Last In - First Out: Thirty-four years in IT - The Application That Almost Broke Me (Part 9)

The last half of 2011 was for me an my team a really, really tough time.

As I hinted to in this post, by August 2011 we were buried in Oracle 11 & application performance problems. By the time we were back into a period of relative stability that December, we had:

Six Oracle Sev 1's open at once, the longest open for months. The six incidents were updated a combined total of 800 times before they finally were all resolved.
Multiple extended database outages, most during peak activity at the beginning of the semester.
Multiple 24-hour+ Oracle support calls.
An on-site Oracle engineer.
A corrupt on-disk database forcing a point-in-time recovery from backups of our student primary records/finance/payroll database.
Extended work hours and database patches and configuration changes more weekends than not.
A forced re-write of major sections of the application to mitigate extremely poor design choices.

The causes were several:

Our applications, in order to work around old RDB bugs, was deliberately coded with literal strings in queries instead of passing variables as parameters.
The application also carried large amounts of legacy code that scanned large, multi-million row database tables one row at a time, selecting each row in turn and performing operations on that row. Just like in the days of Hollerith cards.
The combination of literals and single-row queries resulted in the Oracle SGA shared pool becoming overrun with simple queries, each used only once, cached, and then discarded.
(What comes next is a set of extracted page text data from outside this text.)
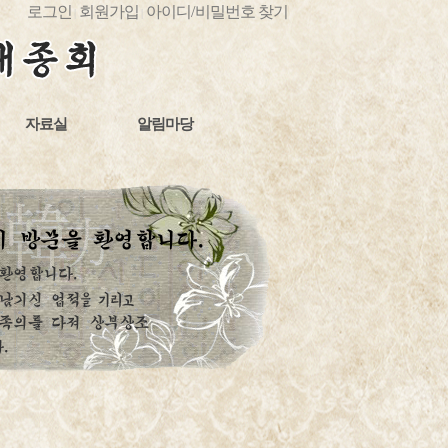
로그인
회원가입
아이디
/
비밀번호 찾기
|
|
자료실
알림마당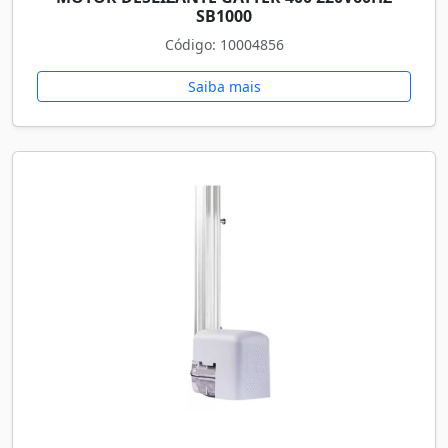
SB1000
Código: 10004856
Saiba mais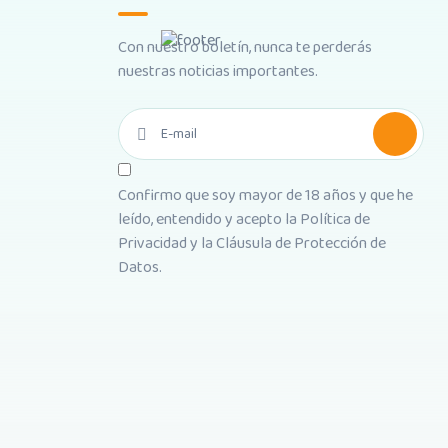
Con nuestro boletín, nunca te perderás
nuestras noticias importantes.
Confirmo que soy mayor de 18 años y que he
leído, entendido y acepto la
Política de
Privacidad
y la
Cláusula de Protección de
Datos
.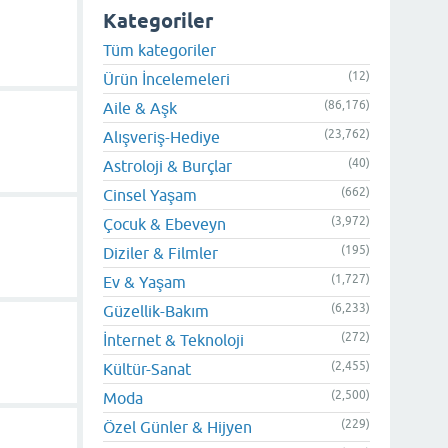
Kategoriler
Tüm kategoriler
(12)
Ürün İncelemeleri
(86,176)
Aile & Aşk
(23,762)
Alışveriş-Hediye
(40)
Astroloji & Burçlar
(662)
Cinsel Yaşam
(3,972)
Çocuk & Ebeveyn
(195)
Diziler & Filmler
(1,727)
Ev & Yaşam
(6,233)
Güzellik-Bakım
(272)
İnternet & Teknoloji
(2,455)
Kültür-Sanat
(2,500)
Moda
(229)
Özel Günler & Hijyen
At times we were hard-parsing many thousands of queries per second, each with a literal string in the query, and each referenced and executed exactly once.
A database engine that mutexed itself to death while trying to parse, insert and expire those queries from the SGA library cache.
Listener crashes that caused the app - lacking basic error handling - to fail and required an hour or so to recover.

Also:

We missed one required Solaris patch that may have impacted the database.
We likely were overrunning the interrupts and network stack on the E25k network cards and/or Solaris 10 drivers as we performed many thousands of trivial queries per second. This may have been the cause of our frequent listener crashes.
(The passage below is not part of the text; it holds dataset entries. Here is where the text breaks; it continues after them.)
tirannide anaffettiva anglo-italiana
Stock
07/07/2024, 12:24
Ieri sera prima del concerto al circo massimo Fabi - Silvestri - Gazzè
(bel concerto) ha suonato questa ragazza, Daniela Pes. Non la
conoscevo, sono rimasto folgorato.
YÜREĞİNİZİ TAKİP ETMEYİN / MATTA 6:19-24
None of this was obvious from AWR's, and it was only after several outages and after we built tools to query the SGA that we saw where the problem might be. What finally got us going in a good direction was seeing a library cache with a few hundred thousand of queries like this:

select from student where student_id - '9876543';

select from student where student_id - '4982746';

select from student where student_id - '4890032';

select from student where student_id - '4566621';

[...]

Our app killed the database - primarily because of poor application design, but also because of Oracle bugs.

An analysis of the issue by and Oracle engineer, from one of the SR's:

... we have also identified another serious issue that is stemming from your application design using literals and is also a huge contributor to the fragmentation issues. There is one sql that is the same but only differs with literals and had 67,629 different versions in the shared pool.
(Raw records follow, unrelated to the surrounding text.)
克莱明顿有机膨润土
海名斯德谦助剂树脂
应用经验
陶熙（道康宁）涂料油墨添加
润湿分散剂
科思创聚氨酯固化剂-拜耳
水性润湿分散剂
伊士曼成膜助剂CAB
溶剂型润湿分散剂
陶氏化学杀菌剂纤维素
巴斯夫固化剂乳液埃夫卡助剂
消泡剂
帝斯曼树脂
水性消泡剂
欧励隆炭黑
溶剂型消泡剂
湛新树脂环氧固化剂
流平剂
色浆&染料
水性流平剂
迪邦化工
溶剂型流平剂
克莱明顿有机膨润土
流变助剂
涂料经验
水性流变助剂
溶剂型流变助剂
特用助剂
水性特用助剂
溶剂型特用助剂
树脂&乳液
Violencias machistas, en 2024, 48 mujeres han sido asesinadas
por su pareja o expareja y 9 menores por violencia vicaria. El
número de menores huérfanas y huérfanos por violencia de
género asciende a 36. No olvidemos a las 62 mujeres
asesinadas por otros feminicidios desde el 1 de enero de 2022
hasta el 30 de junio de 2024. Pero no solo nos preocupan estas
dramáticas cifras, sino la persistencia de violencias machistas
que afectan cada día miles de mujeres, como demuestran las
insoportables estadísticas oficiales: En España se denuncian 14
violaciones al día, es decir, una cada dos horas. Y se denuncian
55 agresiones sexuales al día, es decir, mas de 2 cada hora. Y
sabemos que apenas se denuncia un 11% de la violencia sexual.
Along with the poor application design, we also hit a handful of mutex-related bugs specific to 11.2.0.x that were related to applications with our particular design. We patched those as soon as we could. We also figured out that network cards on SPARC E25k's can only do about 50,000 interrupts per second, and that adding more network cards would finally resolve some of the issues we were having with the database listeners.

Pythian has a good description of a similar issue - which had it been written a year earlier, would have saved us a lot of pain.

Why didn't this happen on Oracle 10?

I suspect that in Oracle 10, the SGA size was physically limited and that the database engine just simple churned through literal queries, hard-parsed them, tossed them out of memory, and drove up the CPU. But it never ran into mutex issues. It was in 'hard-parse-hell' but other than high CPU, worked OK. In Oracle 11, the SGA must have ben significantly re-written, as it was clear that the SGA was allowed to grow very large in memory, which (by our analysis) resulted in many tens of thousands of queries in the SGA, being churned through at a rate of many thousands per second.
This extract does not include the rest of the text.